If you already love tomatoes and are wondering what to do with all of the delicious heirloom cherry tomatoes in your bag, look no further! This yummy, low-calorie polenta tart is a perfect way to enjoy these little beauties when they are in season. It is pretty enough to serve to guests, and it’s healthy so that you don’t have to worry about a heavy, calorie-laden meal in the hot summer weather. Plus, just one medium-sized heirloom tomato contains about 20 percent of your recommended vitamin A and 40 percent of your recommended vitamin C for the day. So many reasons to enjoy it!
The tart might look complicated, but I promise it’s not! You simply mix up the polenta on the stovetop, bake it, add the topping, and you’re all set!
Pour the polenta into the prepared tart pan
Sweat the onions out!
Mix up the balsamic onions with tomatoes and basil
Bake just a few more minutes in the oven, garnish with basil, and you have this!
Polenta Tart with Heirloom Cherry Tomatoes and Balsamic Onions
2 c. cornmeal
¾ tsp. salt
6 c. water
½ c. grated parmesan
2 garlic cloves, minced
3 medium-sized sweet yellow onions, thinly sliced
1 tbsp. butter
½ tsp. salt
2 tbsp. balsamic vinegar
2 pints heirloom cherry tomatoes, halved (or you can do 1 pint heirloom, 1 pint cherry to give more color to the tart)
½ c. fresh basil, julienned, plus about 2 Tbsp. for topping/garnish
- Add salt to water and bring to a boil on the stove. When it reaches a boil, turn heat down to medium-low, and slowly add polenta, stirring or whisking to ensure smooth consistency. Once the mixture is smooth, add the parmesan and the garlic. When it gets to a moderately thick consistency (see photo), take off heat and pour into prepared tart pan with removable bottom. I used an 8″x11’”pan. Bake at 375 for 28 minutes.
- While the polenta is baking, add the butter to a hot pan and once melted, add the onions and salt.

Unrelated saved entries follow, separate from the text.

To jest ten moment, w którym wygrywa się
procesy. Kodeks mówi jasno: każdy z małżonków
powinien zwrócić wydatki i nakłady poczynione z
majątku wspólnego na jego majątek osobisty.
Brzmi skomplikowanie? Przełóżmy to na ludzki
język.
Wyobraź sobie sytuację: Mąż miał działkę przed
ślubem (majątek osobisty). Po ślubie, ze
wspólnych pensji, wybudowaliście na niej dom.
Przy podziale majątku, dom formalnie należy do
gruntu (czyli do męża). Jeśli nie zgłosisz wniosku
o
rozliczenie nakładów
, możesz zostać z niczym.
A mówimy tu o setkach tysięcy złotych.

Cook approximately 10-15 minutes at low heat to draw out the moisture and brown the onions.
- When the onions are nearly done, add balsamic vinegar, and cook another 2-3 minutes, then remove from heat.
- Stir the basil, tomatoes, and onions together, then cover the polenta with the mixture and place back in the oven for 8 more minutes at 375.
- Garnish with additional basil, and enjoy!